The FAIR lawsuit focuses on how Solomon hurts not only students, but law schools as well. By tying funding to internal policy decisions, the Solomon Amendment violates basic principles of academic freedom. By penalizing all the other divisions of Harvard University for HLS-specific actions, it subverts the administrative authority of the Law School and illogically links funding for medical research projects to the inner workings of the Law School’s Office of Career Services. By forcing the school to admit recruiters who discriminate, Solomon systematically attacks the climate of non-discrimination and respect for diversity that years of activism have fostered on law school campuses across the nation. So *why* is HLS not participating in the suit? In several days’ brooding about this, I honestly haven’t found a good explanation.

It’s not a matter of finances. FAIR enjoys pro bono representation by the New York firm of Heller, Ehrman, White and McAuliffe, LLP . It’s not a frivolous lawsuit. Professor Tribe referred to the litigation as a “serious” and “weighty” piece of litigation in published quotes, and at least five other law schools are participating. It’s not a question of recrimination from the federal government, given that membership in the FAIR coalition is completely confidential. With no consequences on the horizon, why won’t our school go to bat for us?

Dean Kagan has impressed nearly everyone on campus in the past few weeks with her sincerity and commitment to improving student life. The day our lack of participation in the lawsuit hit the newspapers, she graciously spoke at HLS’s first official reunion of GLBT alumni. In that evening’s remarks, she criticized the Solomon Amendment and expressed pride in the professional, academic and activist accomplishments of the queer alumni over the last 25 years. The jarring contrast between those sentiments and the statement she released to the press a few hours earlier makes it seem obvious that the decision not to participate in the lawsuit rested not with Kagan, but with Harvard University President Lawrence Summers. Confronted on the Solomon Amendment issue at a “town meeting” in March, Summers expressed a willingness to fight the law if a strong constitutional case were laid out against it. Yet when the time came to sign onto a First Amendment challenge in federal court, his glib support evaporated. When the Supreme Court decided Lawrence v. Texas last June, a new era opened in the gay civil rights movement. On the other hand, gay and lesbian Americans still have much to accomplish before we become fully respected citizens. The Solomon controversy demonstrates this. HLS was a pioneer among law schools when it banned discrimination based on sexual orientation in 1979. Making an exception to the Law School’s nondiscrimination policy as it applies to race, gender or religion would have the nation, let alone the campus, up in arms.

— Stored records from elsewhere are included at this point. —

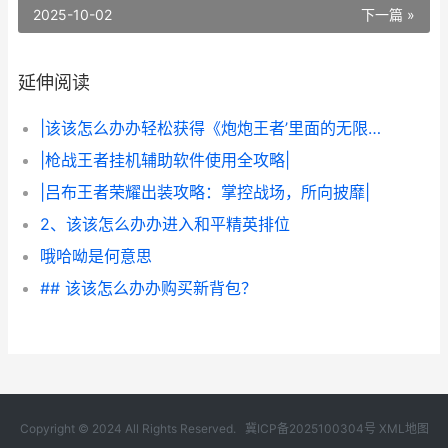
2025-10-02
下一篇 »
延伸阅读
|该该怎么办办轻松获得《炮炮王者’里面的无限金币和星星|
|枪战王者挂机辅助软件使用全攻略|
|吕布王者荣耀出装攻略：掌控战场，所向披靡|
2、该该怎么办办进入和平精英排位
哦哈呦是何意思
## 该该怎么办办购买新背包？
Copyright © 2024 All Rights Reserved.
冀ICP备2025100304号
XML地图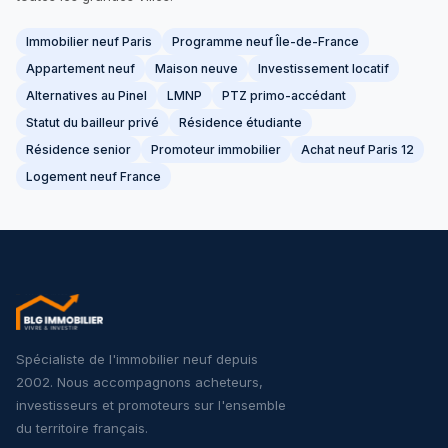
Immobilier neuf Paris
Programme neuf Île-de-France
Appartement neuf
Maison neuve
Investissement locatif
Alternatives au Pinel
LMNP
PTZ primo-accédant
Statut du bailleur privé
Résidence étudiante
Résidence senior
Promoteur immobilier
Achat neuf Paris 12
Logement neuf France
Spécialiste de l'immobilier neuf depuis
2002. Nous accompagnons acheteurs,
investisseurs et promoteurs sur l'ensemble
du territoire français.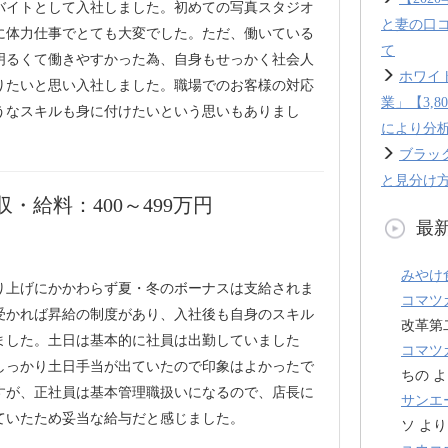
バイトとして入社しました。初めての写真スタジオ
と妻の口
に体力仕事でとても大変でした。ただ、働いている
て
明るくて働きやすかった為、自身もせっかく社会人
ホワイ
りたいと思い入社しました。職場でのお客様の対応
業」【3,
うなスキルも身に付けたいという思いもありまし
により分
ブラッ
と見分け方
・給料：400～499万円
最
みやけ
り上げにかかわらず夏・冬のボーナスは支給されま
コマツ
受かれば昇給の制度があり、入社後も自身のスキル
改革第
ました。土日は基本的に社員は出勤していました
コマツ
しっかり土日手当が出ていたので印象はよかったで
ちの
よ
すが、正社員は基本管理職扱いになるので、店長に
サンエ
ていたため妥当な給与だと感じました。
ソ
より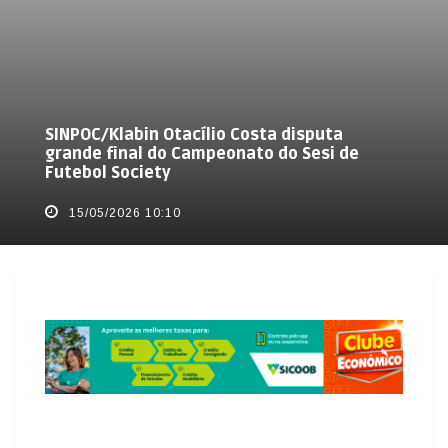
SINPOC/Klabin Otacílio Costa disputa
grande final do Campeonato do Sesi de
Futebol Society
15/05/2026 10:10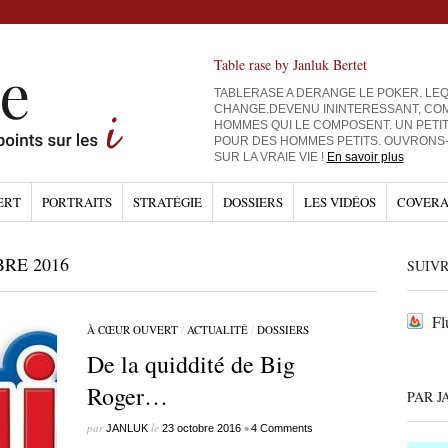
Table rase by Janluk Bertet
TABLERASE A DERANGE LE POKER. LEQ
CHANGE.DEVENU ININTERESSANT, CO
HOMMES QUI LE COMPOSENT. UN PETI
POUR DES HOMMES PETITS. OUVRONS
SUR LA VRAIE VIE !
En savoir plus
ERT
PORTRAITS
STRATÉGIE
DOSSIERS
LES VIDÉOS
COVERA
RE 2016
SUIVR
Fl
À CŒUR OUVERT
/
ACTUALITÉ
/
DOSSIERS
De la quiddité de Big
Roger…
PAR J
par
le
•
JANLUK
23 octobre 2016
4 Comments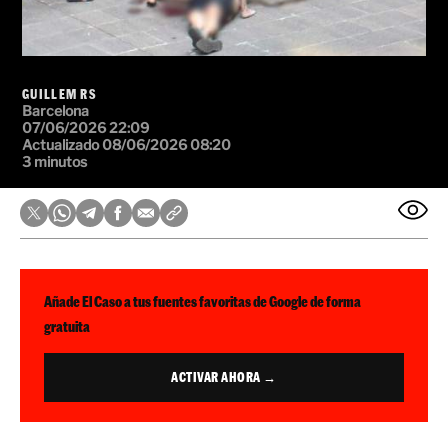
gratuita
ACTIVAR AHORA →
Un nuevo tiroteo a plena luz del día, en Barcelona,
ha acabado con un hombre muerto a tiros.
Ha
ocurrido este domingo, 7 de junio, alrededor de las
nueve de la noche, en unos patios interiores de unos
calle de la Mineria
pisos de la
, en la Zona Franca de
Barcelona, en el distrito de Sants. Un hombre vestido
de negro ha disparado varios tiros por la espalda a un
hombre, hasta que ha caído al suelo. A pesar de los
esfuerzos, primero de vecinos y de agentes de los
Mossos d'Esquadra
y después de los sanitarios del
SEM
Sistema d'Emergències Mèdiques (
), el hombre ha
acabado muriendo.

Nonetheless, while the military uses homophobic hiring criteria, the Law School is standing idly by. Nondiscrimination policies, like any absolute rules, are completely meaningless if not enforced. Instead of standing up to be counted as a leader in the assertion of academic freedom and the defense of individual students’ rights, Harvard is telling the press and the campus community that it’s not interested in fighting discrimination. To gay, lesbian, bisexual and allied students at the Law School, that abdication of leadership is a painful shame.

The members of Lambda call upon our friends and allies in the Law School community to stand with us in calling for HLS to join in the FAIR lawsuit as an open party, and to include an explanation of this “exception” whenever its eviscerated nondiscrimination policy appears in print. On October 3, JAG recruiters will begin interviewing through the official OCI process. Because I am unabashedly in love with another woman, I’m not eligible to work for JAG. Dean Kagan said in an interview with the Boston Globe last weekend that she wants HLS students to love our school unabashedly. Gay, lesbian and bisexual students can’t possibly love an institution that, given an opportunity to defend its nondiscrimination policy, declines to do so.

Amanda Goad is President of HLS Lambda.